It was refreshing to read the entire thread and not see a negative comment about the source of the patch.

The entire thread was limited to discussing the actual patch implementation.

Good for the patch submitter for doing two things:

1)sticking around and answer any questions about the patch. Some people dump their patch and leave.

2) For making their modification stay behind an input flag, ie they aren't pushing this as the default, though it looks like maybe it should be.

And today I found out about "Microsoft Open Technologies, Inc." I've never heard of that group before!


> And today I found out about "Microsoft Open Technologies, Inc." I've never heard of that group before!

Open Tech is the MS group that is trying to push open source as a culture both inside Microsoft and also among traditional .NET developers. They're the reason you can run Node on Azure, can reliably run Redis on Windows, and they're the ones leading the drive on ASP.NET vNext, the next version of ASP.NET.

It makes it a really exciting time to be a .NET dev.

(Not affiliated, just a fan)


How does one contact them, maybe they could help with some python issues on windows ?


Is the file extension going to be .aspxx?


This "new leaf" Microsoft is showing is quite refreshing. I hope they continue to integrate themselves as part of the FOSS community while reducing their fights.


I did find that they were top posting amusing.

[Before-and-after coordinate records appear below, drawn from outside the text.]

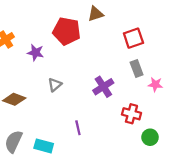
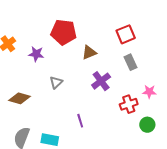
brown triangle: (95, 14) -> (89, 52), moved
pink star: (155, 84) -> (149, 92), moved
red cross: (131, 114) -> (129, 104), turned -30

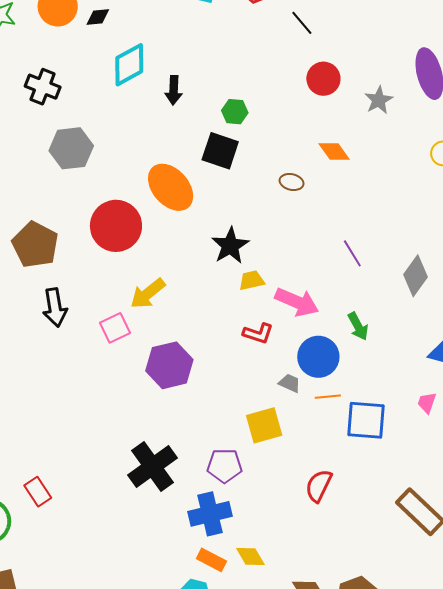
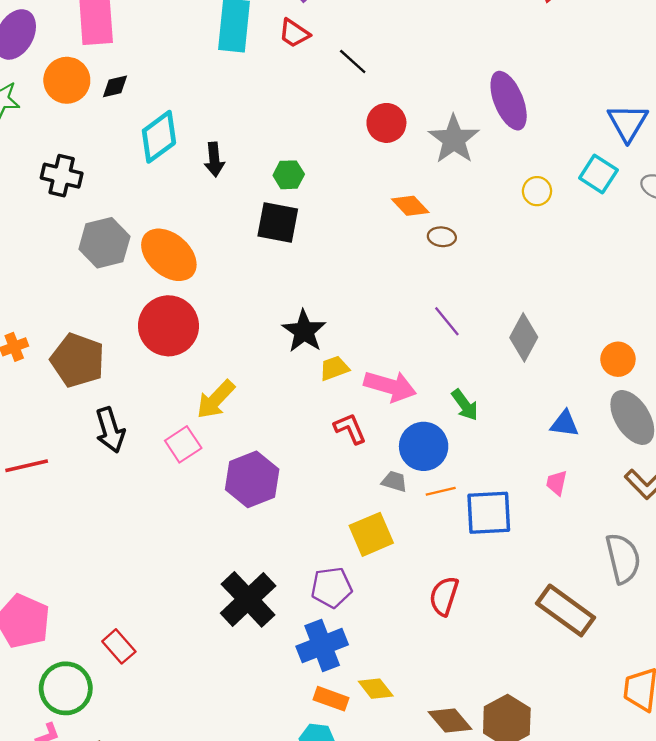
gray star: (379, 100) -> (454, 139), size x1.5
brown ellipse: (292, 182) -> (442, 237), moved
orange ellipse: (171, 187) -> (169, 255), moved
red L-shape: (258, 333) -> (350, 429), turned -124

Well done for the other contributors in the thread for ignoring it though.

[1] http://en.wikipedia.org/wiki/Posting_style#Top-posting


> And today I found out about "Microsoft Open Technologies, Inc." I've never heard of that group before!

I was about to say that the purpose of the separation is probably to allow them the possibility to grant patent licenses with one hand (e.g. under the Apache 2.0 license) while suing with the other... but Microsoft Open Technologies being a "wholly-owned subsidiary" actually means (I think) that the license would consider them the same "Legal Entity", so that particular trick wouldn't work.


So the app needs to set a flag to optimize network code paths if both endpoints are on same local loopback network. Why can't Windows detect that internally and enable the shorter code paths automatically? At that level it should be an implementation detail to the app so doing it transparently shouldn't be an issue.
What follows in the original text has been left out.